AIM OF THE EXERCISE: The expected output is the line with "בצלים ממולאים מקורמלים" followed by every remaining line of the entries, all repeated exactly.

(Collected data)
****************************************

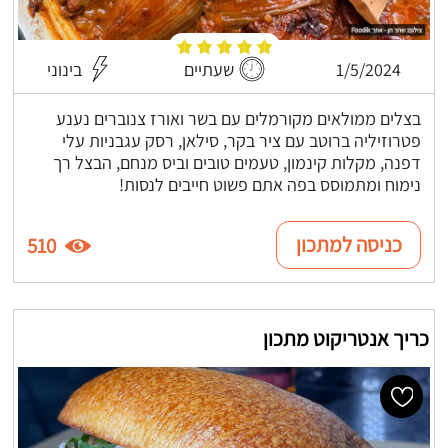
1/5/2024
שעתיים
בינוני
בצלים ממולאים מקורמלים עם בשר ואורז צנוברים נענע
פטרוזיליה ברוטב עם ציר בקר, סילאן, רסק עגבניות עלי
דפנה, מקלות קינמון, טעמים טובים וביס מנחם, הבצל רך
נימוח ומתמוסס בפה אתם פשוט חייבים לנסות!
כניסה למתכון
510
כריך אנטריקוט מתכון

****************************************

RESPONSE TO THE TASK:
בצלים ממולאים מקורמלים עם בשר ואורז צנוברים נענע
פטרוזיליה ברוטב עם ציר בקר, סילאן, רסק עגבניות עלי
דפנה, מקלות קינמון, טעמים טובים וביס מנחם, הבצל רך
נימוח ומתמוסס בפה אתם פשוט חייבים לנסות!
כניסה למתכון
510
כריך אנטריקוט מתכון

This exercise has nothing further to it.